Ausdrücklich nur für geschäftliche Zwecke hatte ein Kroate, der in einem grossen Zürcher Oberländer Unternehmen arbeitete, von seinem Arbeitgeber eine Mastercard erhalten. Nur: Der Mann bezog mit der Kreditkarte dann «praktisch ausschliesslich Waren, Wertsachen und auch Bargeld in eigenem, privaten Interesse», wie eine Anklageschrift festhält, die später zu den Vorfällen erstellt wurde.

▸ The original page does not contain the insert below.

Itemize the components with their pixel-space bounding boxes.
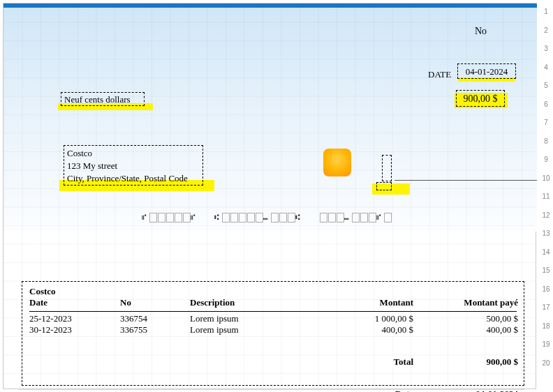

So bezahlte der Angestellte mit dem «Plastikgeld» unter anderem elektronische Artikel, Nahrungsmittel und Kleider. Innert zehn Monaten im Jahr 2016 kam es zu Belastungen von fast 24'000 Franken, wie am kürzlich vor dem Bezirksgericht Hinwil durchgeführten Prozess gegen den Mann bekannt wurde.
Abrechnungen gefälscht
Um diese widerrechtlichen Käufe zu verschleiern, frisierte der Mitarbeiter die Abrechnungen der Kartenfirma. Anschliessend reichte er entsprechend «bereinigte» Fassungen beim Arbeitgeber ein.
Weitere private Investitionen, beispielsweise in Form von Blumentöpfen oder Software, tätigte der Mann mit der Geschäftskreditkarte eines Kollegen aus derselben Firma. Auf diese Weise gab er 11'555 Franken aus. Zudem liess er mehrere Möbel aus dem Unternehmen mitgehen.